Other than her first few years of childhood spent in New Jersey, 90-year-old Anne has always lived in the Bronx. Growing up the only girl in a family with three boys wasn’t always easy, but Anne welcomed the challenge. She believes the experience made her strong and prepared her for life during World War II, when women were called upon to work jobs traditionally belonging to the men away at battle.

Anne found work as a riveter for the Morganite Brush Company, producing war munitions. “It was a filthy job,” Annie said. ”I came home covered in carbon.” Her friends dubbed her “Annie the Riveter” after cultural icon Rosie the Riveter.

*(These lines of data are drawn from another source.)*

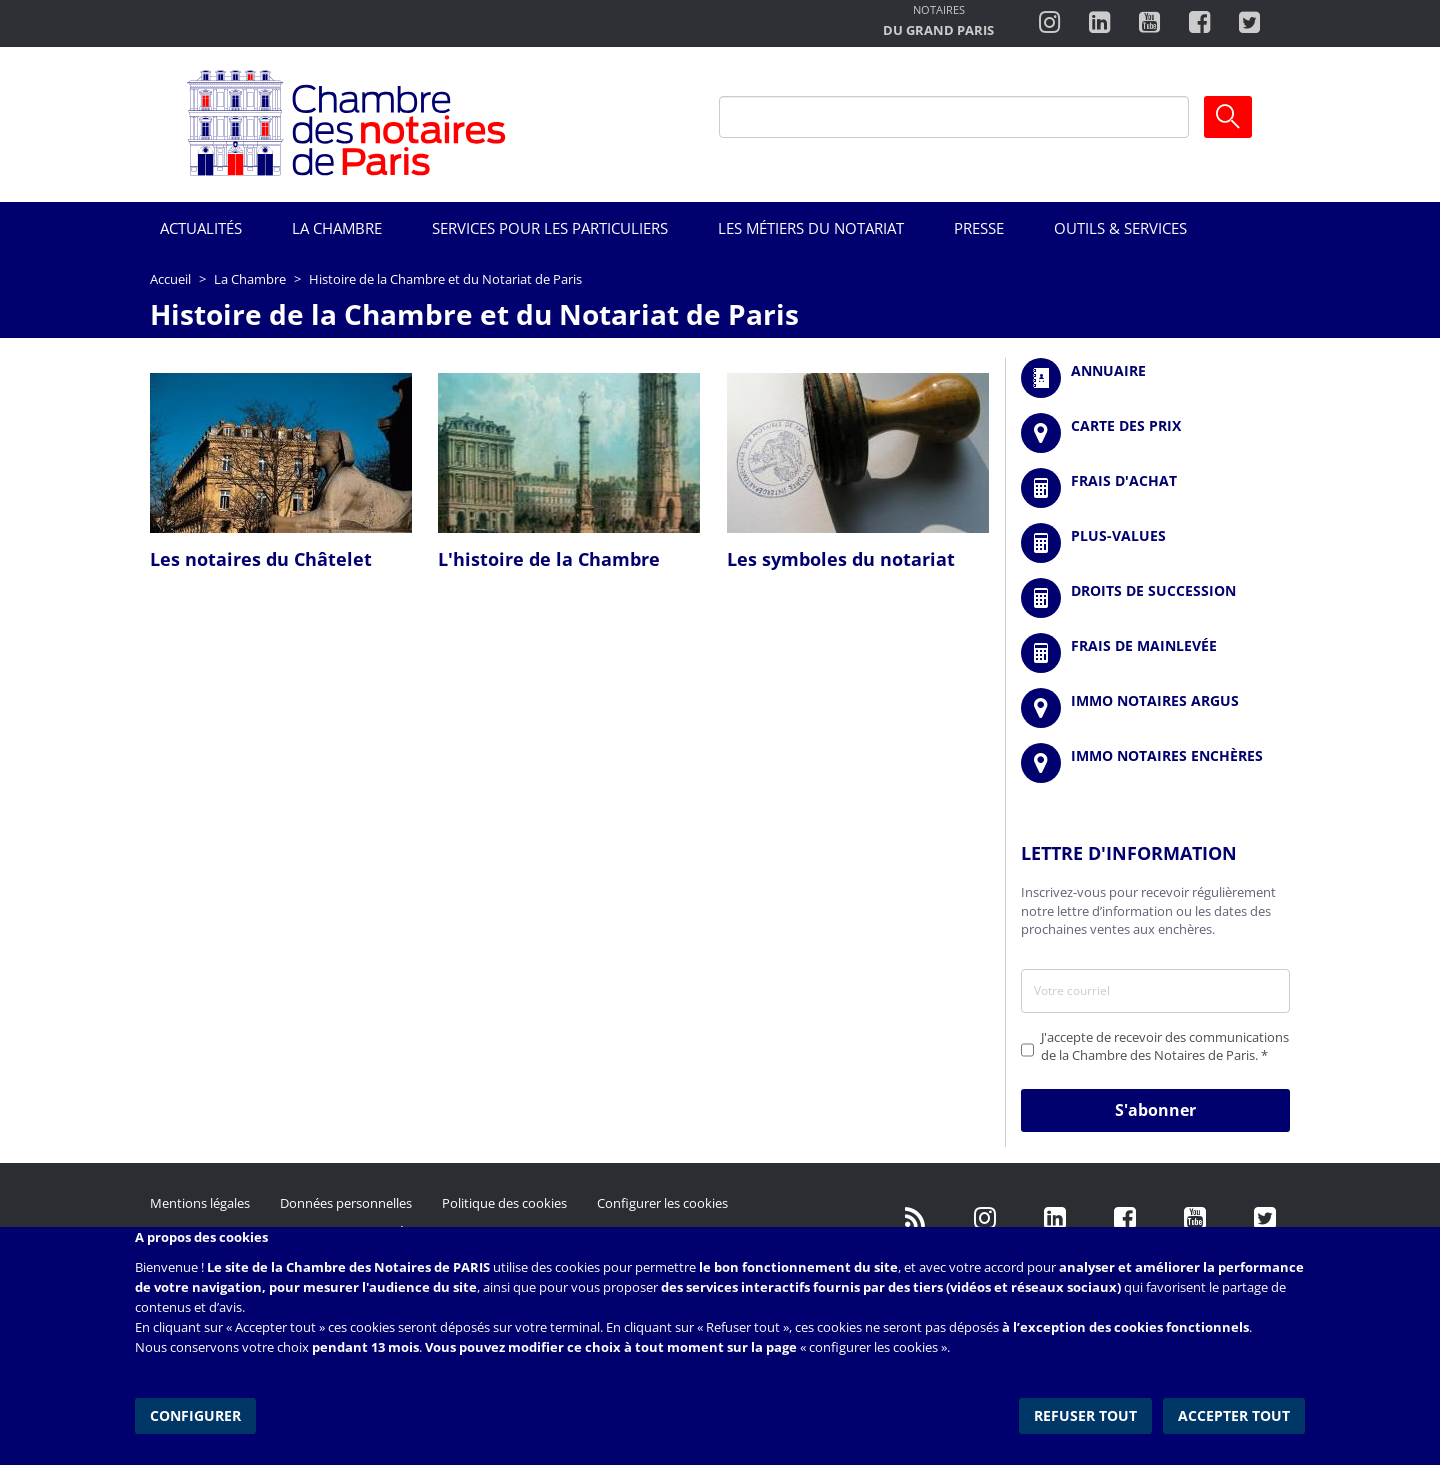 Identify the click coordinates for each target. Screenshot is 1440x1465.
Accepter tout (1234, 1414)
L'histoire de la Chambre (549, 559)
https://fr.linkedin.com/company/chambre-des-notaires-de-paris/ (1055, 1218)
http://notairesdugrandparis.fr (938, 22)
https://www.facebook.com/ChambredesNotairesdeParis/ (1199, 23)
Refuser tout (1086, 1414)
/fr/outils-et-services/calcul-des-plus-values (1155, 543)
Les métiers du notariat (811, 228)
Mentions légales (200, 1203)
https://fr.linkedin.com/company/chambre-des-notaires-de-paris (1099, 23)
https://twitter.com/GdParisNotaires (1265, 1218)
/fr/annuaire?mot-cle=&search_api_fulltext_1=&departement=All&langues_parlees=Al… (1155, 378)
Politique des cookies (504, 1203)
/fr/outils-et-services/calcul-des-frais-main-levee (1155, 653)
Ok (1228, 117)
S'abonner (1155, 1110)
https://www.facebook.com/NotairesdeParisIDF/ (1125, 1218)
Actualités (201, 228)
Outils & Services (1120, 228)
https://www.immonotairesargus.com (1155, 708)
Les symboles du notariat (841, 559)
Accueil (170, 279)
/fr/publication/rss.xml (915, 1218)
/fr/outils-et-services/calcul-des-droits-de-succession (1155, 598)
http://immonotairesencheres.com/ (1155, 763)
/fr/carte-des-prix (1155, 433)
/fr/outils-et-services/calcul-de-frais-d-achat (1155, 488)
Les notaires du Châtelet (261, 559)
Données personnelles (346, 1203)
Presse (979, 228)
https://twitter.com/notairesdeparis (1249, 23)
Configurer (195, 1414)
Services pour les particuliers (550, 228)
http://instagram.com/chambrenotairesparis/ (1049, 23)
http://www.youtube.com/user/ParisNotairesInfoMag (1149, 23)
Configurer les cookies (662, 1203)
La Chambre (337, 228)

After the war, Anne “magnetically” fell in love with and married her neighbor. Together they raised two children, a boy and a girl. However, the relationship did not last. Her own parents moved to Florida when they got older. Upon her father’s death, Anne, newly divorced and in need of a change of scenery, relocated to Florida to care for her ailing mother. In her little free time, she would babysit to help make ends meet. She returned to the Bronx following her mother’s death.

Anne has had her own health challenges. She successfully battled breast cancer and endured numerous rounds of radiation. However, as she got older and more frail, “Annie the Riveter,” who worked tough jobs and took care of others, needed extra help. All three of her brothers have passed away and her children are now themselves elderly and unable to provide her with regular care. “I am very grateful for the meals. I can’t stand up for a very long time, so I’m unable to cook. I have neuropathy in one leg and have to wear a brace. If it’s not that bothering me, it’s my back. Getting the meals has been a real relief.”

Anne believes the meals she receives from Citymeals are one more reason to be grateful she lives in New York.